Elle en vient à me dire que la vie dans mon appartement ne me convient peut-être plus et que je l'exprime au travers de mes nuits perturbées. Je fais la sourde oreille à cet argument. Je ne suis pas sûre de vouloir pérenniser mon retour chez elle. Malgré tout ce que je viens de vivre, je n'oublie pas que mon projet premier reste de trouver l'amour. Je ne suis pas persuadée que réintégrer ma chambre d'ado soit la meilleure solution pour y arriver. Et en même temps, j'ai vécu sept ans seule, sans qu'aucun représentant de la gente masculine ne passe le pas de ma porte.

Je préfère vivre au jour le jour, repoussant toute décision. Je suis choyée et mes journées sont animées par ses récits. Elle prend à cœur de me partager les filons de son métier. Je suis une auditrice attentive.

La prise de conscience de sa vraie vie m'a fait réaliser le poids que cela a dû représenter pour elle, de n'avoir jusque-là, pu la partager. Voilà bientôt quinze ans qu'elle prend des risques à l'ombre d'une petite vie bien rangée. Je suis fascinée, car si mon métier est plus que routinier, le sien est tout l'opposé. Mon incroyable mère a été capable de me persuader que sa vie était structurée par la banalité alors qu'elle est capable de hacker des ordinateurs !

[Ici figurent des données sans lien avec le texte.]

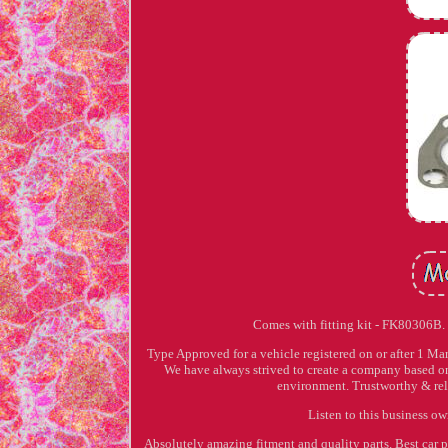
Comes with fitting kit - FK80306B
Type Approved for a vehicle registered on or after 1 M
We have always strived to create a company based on
environment. Trustworthy & reli
Listen to this business o
Absolutely amazing fitment and quality parts. Best car 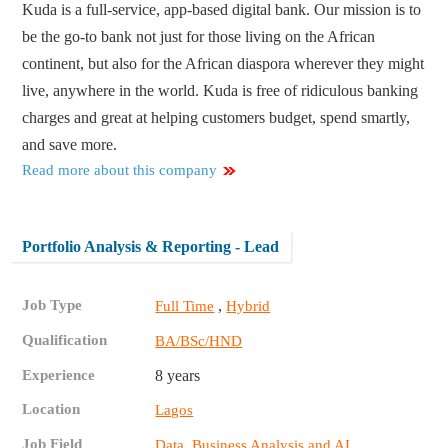
Kuda is a full-service, app-based digital bank. Our mission is to
be the go-to bank not just for those living on the African
continent, but also for the African diaspora wherever they might
live, anywhere in the world. Kuda is free of ridiculous banking
charges and great at helping customers budget, spend smartly,
and save more.
Read more about this company
Portfolio Analysis & Reporting - Lead
Job Type
,
Full Time
Hybrid
Qualification
BA/BSc/HND
Experience
8 years
Location
Lagos
Job Field
,
Data, Business Analysis and AI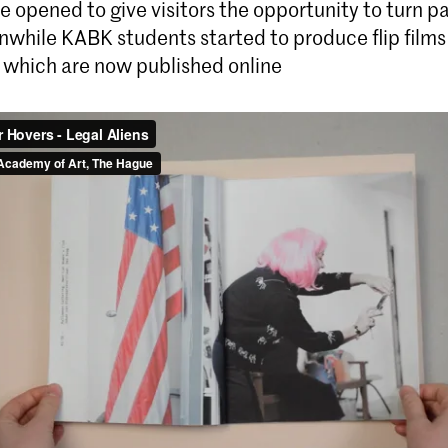
e opened to give visitors the opportunity to turn p
nwhile KABK students started to produce flip films
, which are now published online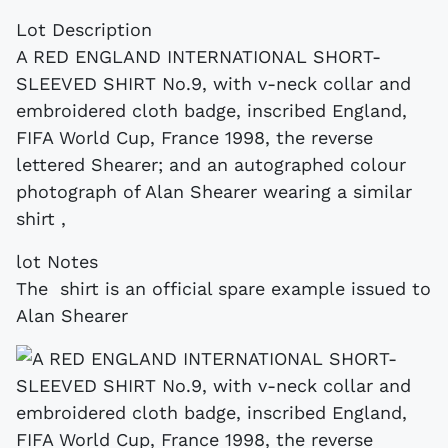
Lot Description
A RED ENGLAND INTERNATIONAL SHORT-
SLEEVED SHIRT No.9, with v-neck collar and
embroidered cloth badge, inscribed England,
FIFA World Cup, France 1998, the reverse
lettered Shearer; and an autographed colour
photograph of Alan Shearer wearing a similar
shirt ,
lot Notes
The shirt is an official spare example issued to
Alan Shearer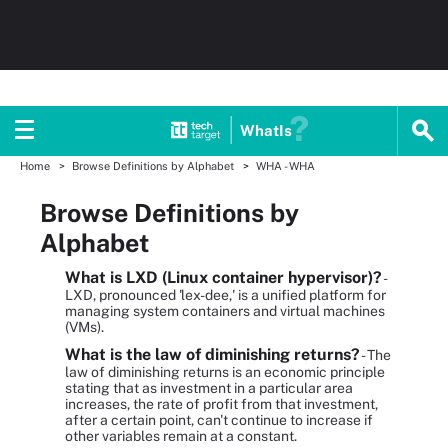
WhatIs
Home
Browse Definitions by Alphabet
WHA - WHA
Browse Definitions by
Alphabet
What is LXD (Linux container hypervisor)?
-
LXD, pronounced 'lex-dee,' is a unified platform for
managing system containers and virtual machines
(VMs).
What is the law of diminishing returns?
- The
law of diminishing returns is an economic principle
stating that as investment in a particular area
increases, the rate of profit from that investment,
after a certain point, can't continue to increase if
other variables remain at a constant.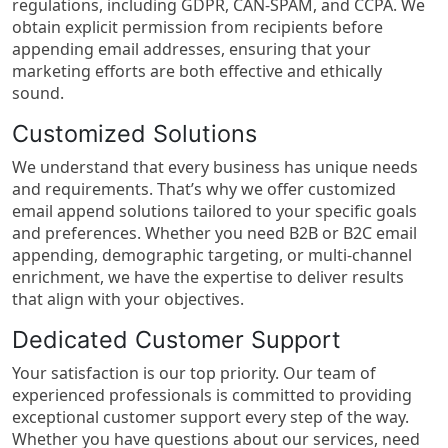
regulations, including GDPR, CAN-SPAM, and CCPA. We
obtain explicit permission from recipients before
appending email addresses, ensuring that your
marketing efforts are both effective and ethically
sound.
Customized Solutions
We understand that every business has unique needs
and requirements. That’s why we offer customized
email append solutions tailored to your specific goals
and preferences. Whether you need B2B or B2C email
appending, demographic targeting, or multi-channel
enrichment, we have the expertise to deliver results
that align with your objectives.
Dedicated Customer Support
Your satisfaction is our top priority. Our team of
experienced professionals is committed to providing
exceptional customer support every step of the way.
Whether you have questions about our services, need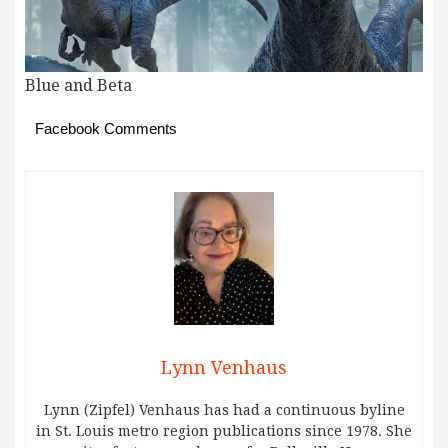
Blue and Beta
Facebook Comments
Lynn Venhaus
Lynn (Zipfel) Venhaus has had a continuous byline
in St. Louis metro region publications since 1978. She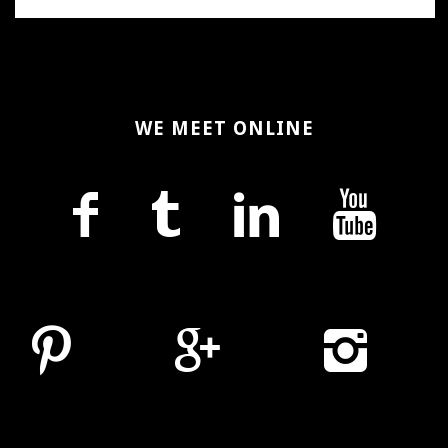
WE MEET ONLINE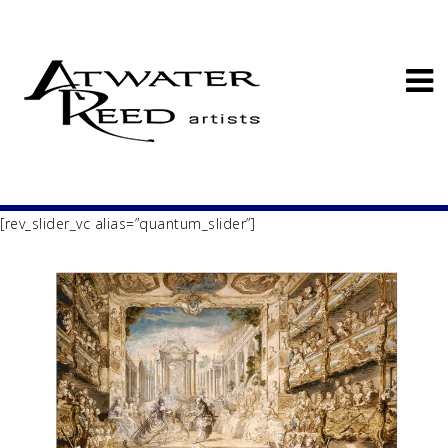
[rev_slider_vc alias=”quantum_slider”]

La discrétion est sa signature. Elle a commencé sa carrière en traitant des affaires d'adultère et de disparition. Puis avec le temps, ces clients ont évolué et aujourd'hui, elle ne répond pratiquement plus qu'à des demandes d'entreprises. Et il y a de quoi faire, entre les salariés qui n'effectuent pas leur temps de travail, ceux qui volent du matériel ou les concurrents déloyaux.